The problem with making new year's resolutions is the underlying implication that who we are on December 31st is not enough, that we somehow need to change for the better. But that simply isn’t true! What if, this year, instead of resolving to change, you resolve to stay the same? Rather than making resolutions to only change things about yourself, resolve to reflect inwards and fully accept yourself as you are. What would that look like? To inspire you, read through the ideas below.

Take an inventory. 
Many businesses conduct an inventory of their products at the beginning of the year so they know what they have on-hand and what they need to replenish. Do the same, but with yourself! Some prompts to get you thinking about what your self-inventory could look like are:

  • What skills have you learned this past year? Throughout your career? How do each of these skills get you closer to your dream job?
  • What things are you most proud of in your day-to-day life? What do you want to do more of?
  • What were your favorite activities with family and friends over the past year? What activities would you enjoy doing with them that you haven’t done?
  • What made you happy over the last year?
  • What were the most meaningful moments of the last year?  

The key thing to note as you look over the items in the “on-hand” side of your list is how many items you wrote down. Look how fabulous you are! You’ve accomplished all those things and spent all that time with loved ones. You’ve had all those special moments. You have a lot to be grateful for! Which leads to our second tip…

Start a gratitude practice.
Spend five minutes a day thinking about one thing you’re grateful for (bonus points if you write it down in a journal!). It doesn’t always have to be profound; if you’re feeling stuck, start small, with things like, “I’m grateful for my morning coffee.” or, “I’m grateful for how tasty this chocolate chip cookie is.” You’ll be surprised by how easy it will become to find things to be grateful for as you practice (it’s called “gratitude PRACTICE” for a reason!). If you’re still feeling stumped, try turning negatives into positives: “Without having gained a little weight, I wouldn’t be strong enough to hold my child.” or, “If I hadn’t gotten laid off, I wouldn’t be able to spend as much time with my aging mother.” And, try being grateful for challenges, too: “Sarah is really difficult to manage, but this experience is making me a stronger manager and challenging me to learn new conflict resolution skills.” Engaging in a daily gratitude practice can quickly change your mindset.

Don’t set resolutions, set a theme.
If after reading through this challenge, you still feel the urge to set a new year’s resolution or two, try this instead. Setting a theme allows you to focus on the process, as opposed to only focusing on the results. It gives you a purpose and direction to guide you through the year. This will help take off the pressure of feeling like you have to do certain things or you’ll fail at achieving your goals.
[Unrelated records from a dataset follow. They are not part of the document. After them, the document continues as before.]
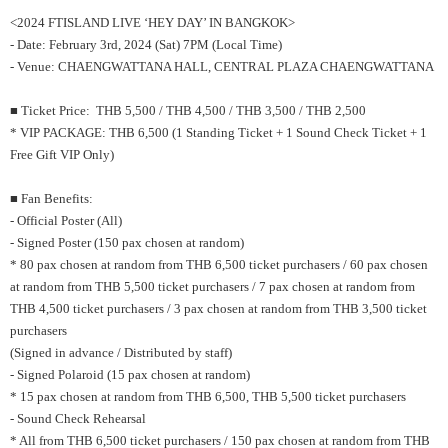
<2024 FTISLAND LIVE ‘HEY DAY’ IN BANGKOK>
- Date: February 3rd, 2024 (Sat) 7PM (Local Time)
- Venue: CHAENGWATTANA HALL, CENTRAL PLAZA CHAENGWATTANA
■ Ticket Price: THB 5,500 / THB 4,500 / THB 3,500 / THB 2,500
* VIP PACKAGE: THB 6,500 (1 Standing Ticket + 1 Sound Check Ticket + 1
Free Gift VIP Only)
■ Fan Benefits:
- Official Poster (All)
- Signed Poster (150 pax chosen at random)
* 80 pax chosen at random from THB 6,500 ticket purchasers / 60 pax chosen
at random from THB 5,500 ticket purchasers / 7 pax chosen at random from
THB 4,500 ticket purchasers / 3 pax chosen at random from THB 3,500 ticket
purchasers
(Signed in advance / Distributed by staff)
- Signed Polaroid (15 pax chosen at random)
* 15 pax chosen at random from THB 6,500, THB 5,500 ticket purchasers
- Sound Check Rehearsal
* All from THB 6,500 ticket purchasers / 150 pax chosen at random from THB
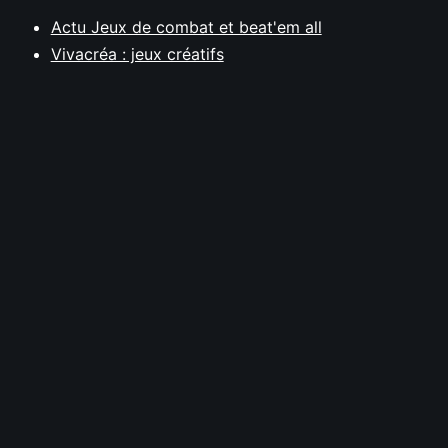
Actu Jeux de combat et beat'em all
Vivacréa : jeux créatifs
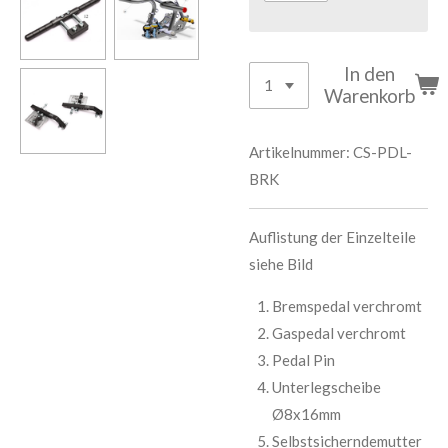
In den
Warenkorb
Artikelnummer:
CS-PDL-
BRK
Auflistung der Einzelteile
siehe Bild
Bremspedal verchromt
Gaspedal verchromt
Pedal Pin
Unterlegscheibe
Ø8x16mm
Selbstsicherndemutter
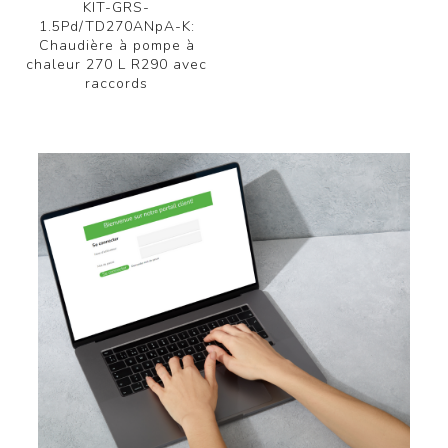
KIT-GRS-
1.5Pd/TD270ANpA-K:
Chaudière à pompe à
chaleur 270 L R290 avec
raccords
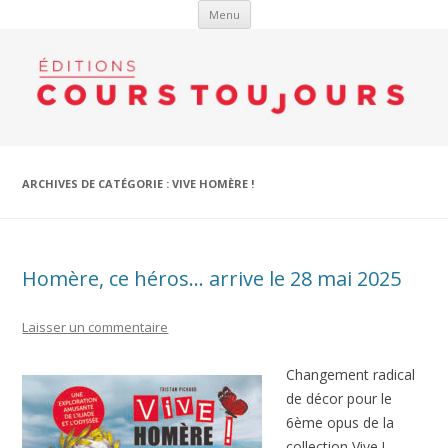
Aller au contenu
Menu
ARCHIVES DE CATÉGORIE :
VIVE HOMÈRE !
Homère, ce héros… arrive le 28 mai 2025
Laisser un commentaire
Changement radical
de décor pour le
6ème opus de la
collection Vive !,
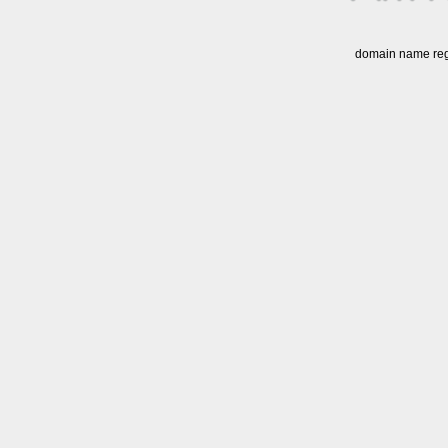
domain name regi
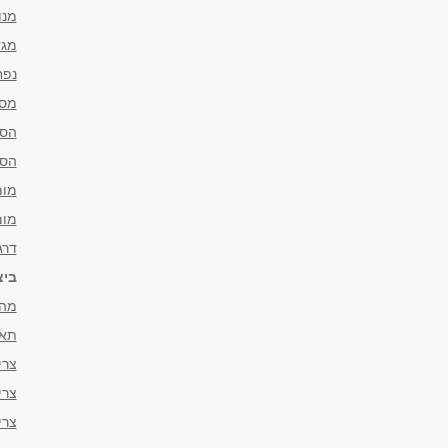
מנו
מגד
נפח
מספ
הספ
הספ
מומ
מומ
דרג
ביצ
מהי
תאוצה (
צריכ
צריכ
צריכ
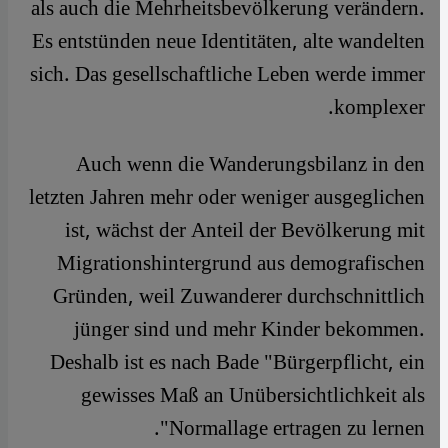
als auch die Mehrheitsbevölkerung verändern.
Es entstünden neue Identitäten, alte wandelten
sich. Das gesellschaftliche Leben werde immer
komplexer.
Auch wenn die Wanderungsbilanz in den
letzten Jahren mehr oder weniger ausgeglichen
ist, wächst der Anteil der Bevölkerung mit
Migrationshintergrund aus demografischen
Gründen, weil Zuwanderer durchschnittlich
jünger sind und mehr Kinder bekommen.
Deshalb ist es nach Bade "Bürgerpflicht, ein
gewisses Maß an Unübersichtlichkeit als
Normallage ertragen zu lernen".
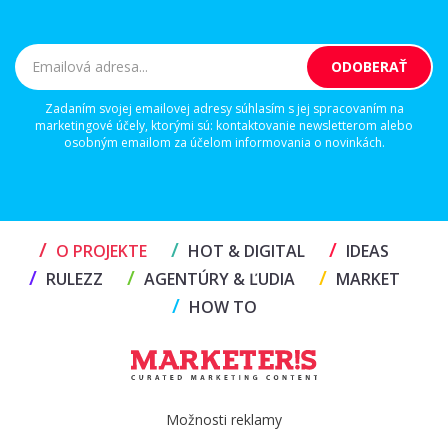
Zadaním svojej emailovej adresy súhlasím s jej spracovaním na
marketingové účely, ktorými sú: kontaktovanie newsletterom alebo
osobným emailom za účelom informovania o novinkách.
/
/
/
O PROJEKTE
HOT & DIGITAL
IDEAS
/
/
/
RULEZZ
AGENTÚRY & ĽUDIA
MARKET
/
HOW TO
Možnosti reklamy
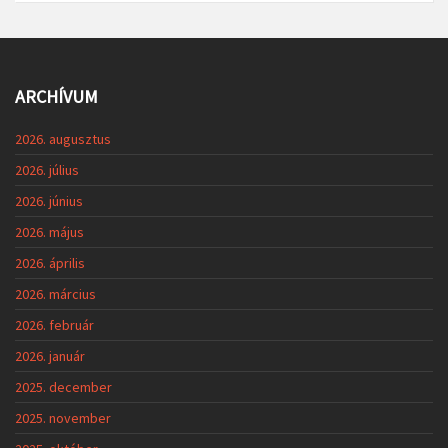
ARCHÍVUM
2026. augusztus
2026. július
2026. június
2026. május
2026. április
2026. március
2026. február
2026. január
2025. december
2025. november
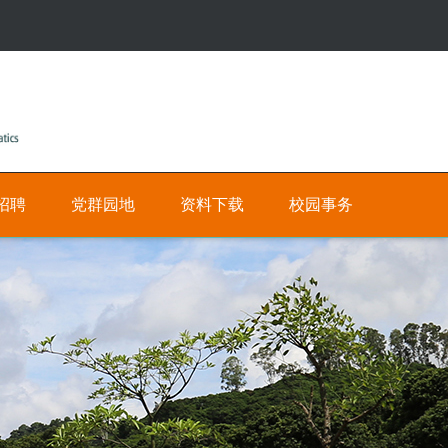
招聘
党群园地
资料下载
校园事务
公
人
有
才
招
私
聘
有
网
数
上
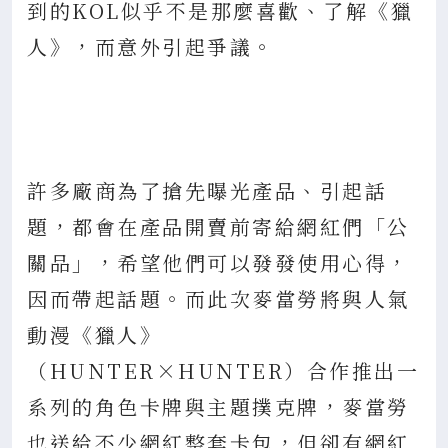
到的KOL似乎不是那麼喜歡、了解《獵
人》，而意外引起爭議。
許多廠商為了搶先曝光產品、引起話
題，都會在產品開賣前寄給網紅們「公
關品」，希望他們可以發發使用心得，
因而帶起話題。而此次麥當勞將與人氣
動漫《獵人》
（HUNTER×HUNTER）合作推出一
系列的角色卡牌與主題撲克牌，麥當勞
也送給不少網紅整套卡包，但卻有網紅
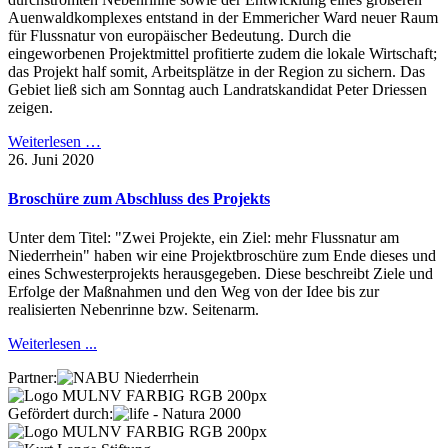
Auenwaldkomplexes entstand in der Emmericher Ward neuer Raum
für Flussnatur von europäischer Bedeutung. Durch die
eingeworbenen Projektmittel profitierte zudem die lokale Wirtschaft;
das Projekt half somit, Arbeitsplätze in der Region zu sichern. Das
Gebiet ließ sich am Sonntag auch Landratskandidat Peter Driessen
zeigen.
Weiterlesen …
26. Juni 2020
Broschüre zum Abschluss des Projekts
Unter dem Titel: "Zwei Projekte, ein Ziel: mehr Flussnatur am
Niederrhein" haben wir eine Projektbroschüre zum Ende dieses und
eines Schwesterprojekts herausgegeben. Diese beschreibt Ziele und
Erfolge der Maßnahmen und den Weg von der Idee bis zur
realisierten Nebenrinne bzw. Seitenarm.
Weiterlesen ...
Partner:
Gefördert durch:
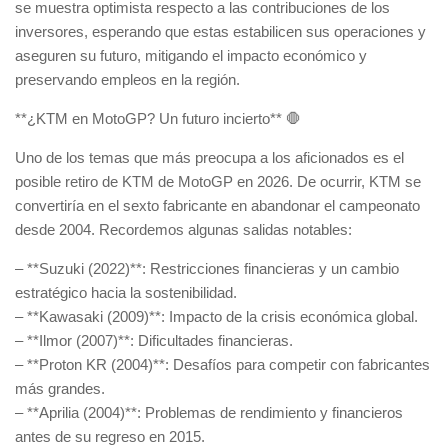
se muestra optimista respecto a las contribuciones de los
inversores, esperando que estas estabilicen sus operaciones y
aseguren su futuro, mitigando el impacto económico y
preservando empleos en la región.
**¿KTM en MotoGP? Un futuro incierto** 🛑
Uno de los temas que más preocupa a los aficionados es el
posible retiro de KTM de MotoGP en 2026. De ocurrir, KTM se
convertiría en el sexto fabricante en abandonar el campeonato
desde 2004. Recordemos algunas salidas notables:
– **Suzuki (2022)**: Restricciones financieras y un cambio
estratégico hacia la sostenibilidad.
– **Kawasaki (2009)**: Impacto de la crisis económica global.
– **Ilmor (2007)**: Dificultades financieras.
– **Proton KR (2004)**: Desafíos para competir con fabricantes
más grandes.
– **Aprilia (2004)**: Problemas de rendimiento y financieros
antes de su regreso en 2015.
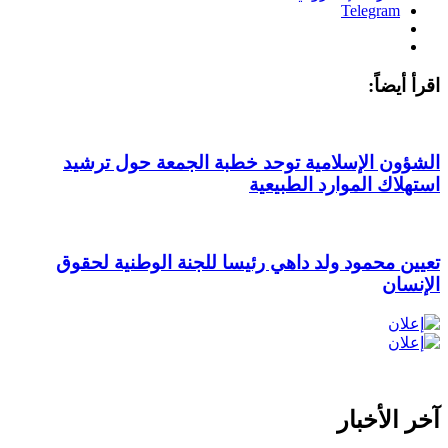
Telegram
اقرأ أيضاً:
الشؤون الإسلامية توحد خطبة الجمعة حول ترشيد
استهلاك الموارد الطبيعية
تعيين محمود ولد داهي رئيسا للجنة الوطنية لحقوق
الإنسان
آخر الأخبار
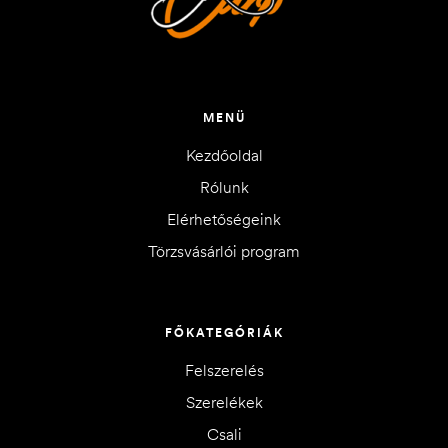
MENÜ
Kezdőoldal
Rólunk
Elérhetőségeink
Törzsvásárlói program
FŐKATEGÓRIÁK
Felszerelés
Szerelékek
Csali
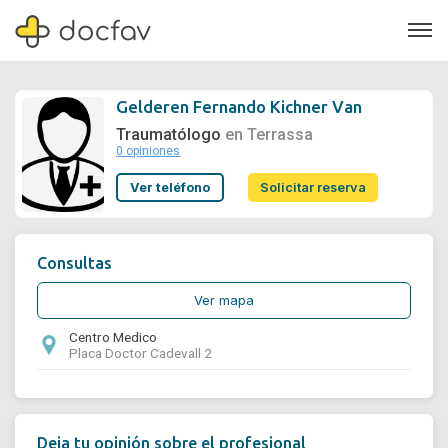
Gelderen Fernando Kichner Van
Traumatólogo
en Terrassa
0 opiniones
Soporte
Ver teléfono
Solicitar reserva
Quiénes somos
¿Eres un doctor?
Consultas
Ver mapa
Centro Medico
Placa Doctor Cadevall 2
Deja tu opinión sobre el profesional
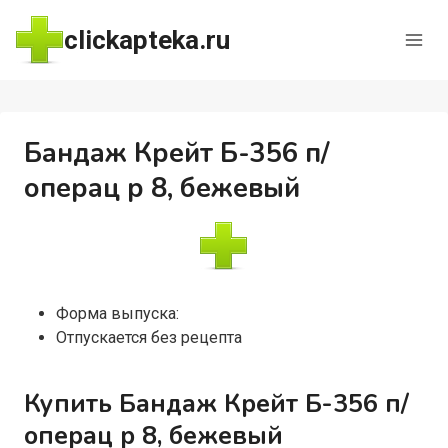
Перейти
clickapteka.ru
к
содержимому
Бандаж Крейт Б-356 п/
операц р 8, бежевый
Форма выпуска:
Отпускается без рецепта
Купить Бандаж Крейт Б-356 п/
операц р 8, бежевый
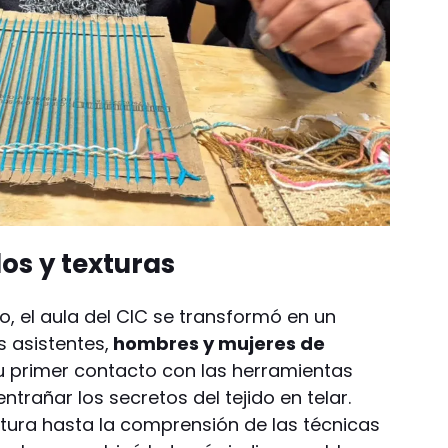
los y texturas
, el aula del CIC se transformó en un
s asistentes,
hombres y mujeres de
u primer contacto con las herramientas
rañar los secretos del tejido en telar.
tura hasta la comprensión de las técnicas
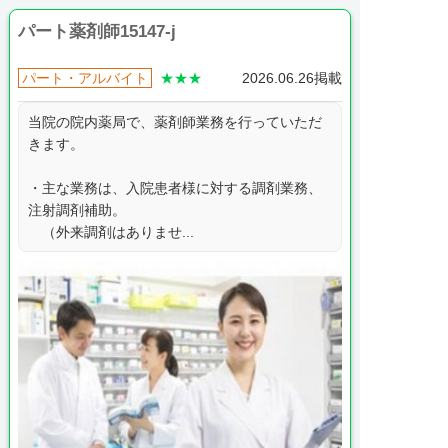
パート薬剤師15147-j
パート・アルバイト
★★★
2026.06.26掲載
当院の院内薬局で、薬剤師業務を行っていただ
きます。
・主な業務は、入院患者様に対する調剤業務、
注射調剤補助。
（外来調剤はありませ...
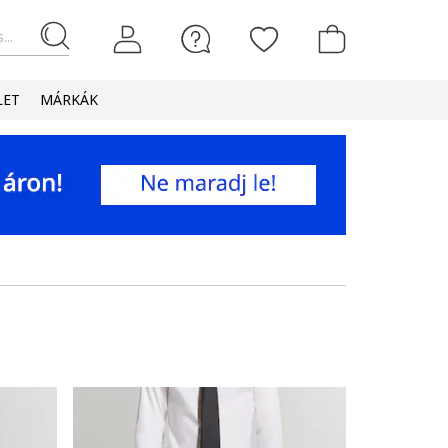
...
LET
MÁRKÁK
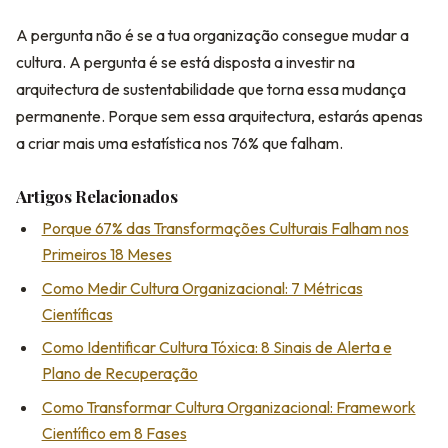
A pergunta não é se a tua organização consegue mudar a
cultura. A pergunta é se está disposta a investir na
arquitectura de sustentabilidade que torna essa mudança
permanente. Porque sem essa arquitectura, estarás apenas
a criar mais uma estatística nos 76% que falham.
Artigos Relacionados
Porque 67% das Transformações Culturais Falham nos
Primeiros 18 Meses
Como Medir Cultura Organizacional: 7 Métricas
Científicas
Como Identificar Cultura Tóxica: 8 Sinais de Alerta e
Plano de Recuperação
Como Transformar Cultura Organizacional: Framework
Científico em 8 Fases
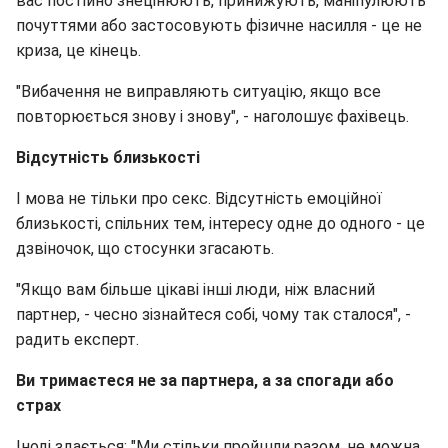
вас постійно знецінюють, принижують, маніпулюють
почуттями або застосовують фізичне насилля - це не
криза, це кінець.
"Вибачення не виправляють ситуацію, якщо все
повторюється знову і знову", - наголошує фахівець.
Відсутність близькості
І мова не тільки про секс. Відсутність емоційної
близькості, спільних тем, інтересу одне до одного - це
дзвіночок, що стосунки згасають.
"Якщо вам більше цікаві інші люди, ніж власний
партнер, - чесно зізнайтеся собі, чому так сталося", -
радить експерт.
Ви тримаєтеся не за партнера, а за спогади або
страх
Іноді здається: "Ми стільки пройшли разом, не можна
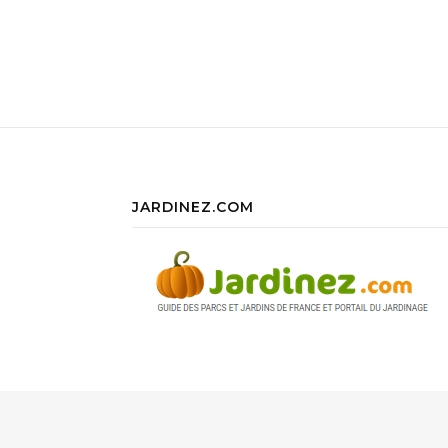
JARDINEZ.COM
For example, saying “2024 will be the year of change!” gives you space to do anything you want within that theme – like changing your living room furniture, changing your wardrobe, changing your eating habits, or even just changing the batteries in your smoke detector – while still helping you feel like you’re sticking to your resolution. Other theme-based ideas we like are: the year of trying new things, the year of saying yes more often, or the year of focusing on loved ones.

Tools Needed:

A journal or notebook for making lists and/or taking notes.